> [Your goal] This task calls for copying every line in the data below that contains the word "folds".

> [Excerpts from a dataset]
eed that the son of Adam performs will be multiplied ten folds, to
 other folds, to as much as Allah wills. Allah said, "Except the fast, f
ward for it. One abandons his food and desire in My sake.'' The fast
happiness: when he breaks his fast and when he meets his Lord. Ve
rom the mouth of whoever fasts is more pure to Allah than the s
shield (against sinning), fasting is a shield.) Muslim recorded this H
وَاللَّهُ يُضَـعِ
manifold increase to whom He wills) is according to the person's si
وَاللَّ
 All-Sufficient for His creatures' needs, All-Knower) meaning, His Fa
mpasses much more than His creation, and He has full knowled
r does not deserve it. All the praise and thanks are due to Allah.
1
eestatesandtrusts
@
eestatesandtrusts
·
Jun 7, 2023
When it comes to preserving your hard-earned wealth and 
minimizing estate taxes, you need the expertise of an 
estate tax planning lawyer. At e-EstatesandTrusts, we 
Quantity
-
...
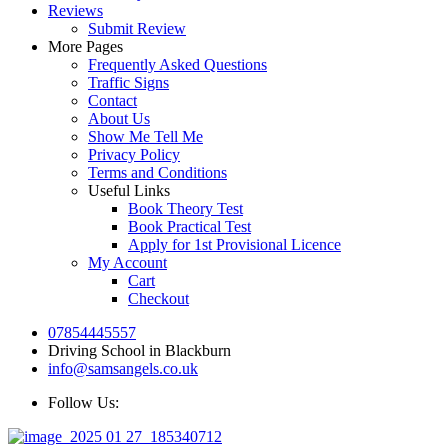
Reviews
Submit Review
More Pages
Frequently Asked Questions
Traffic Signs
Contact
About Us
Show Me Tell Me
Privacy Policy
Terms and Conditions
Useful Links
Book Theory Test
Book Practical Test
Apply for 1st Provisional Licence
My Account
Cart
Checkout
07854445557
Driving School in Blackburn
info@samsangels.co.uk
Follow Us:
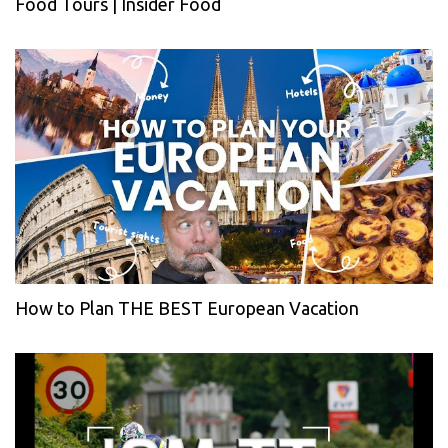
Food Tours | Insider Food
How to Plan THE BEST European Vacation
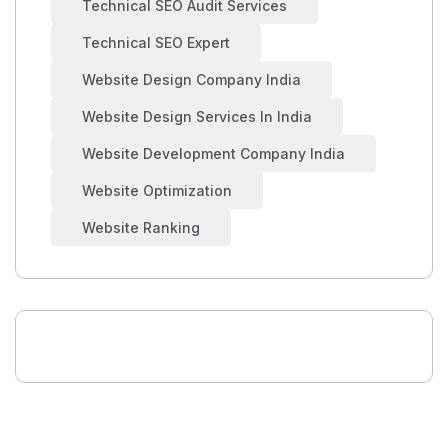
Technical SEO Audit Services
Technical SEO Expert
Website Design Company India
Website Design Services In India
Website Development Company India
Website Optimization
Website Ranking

> [Result for this task]
eed that the son of Adam performs will be multiplied ten folds, to
 other folds, to as much as Allah wills. Allah said, "Except the fast, f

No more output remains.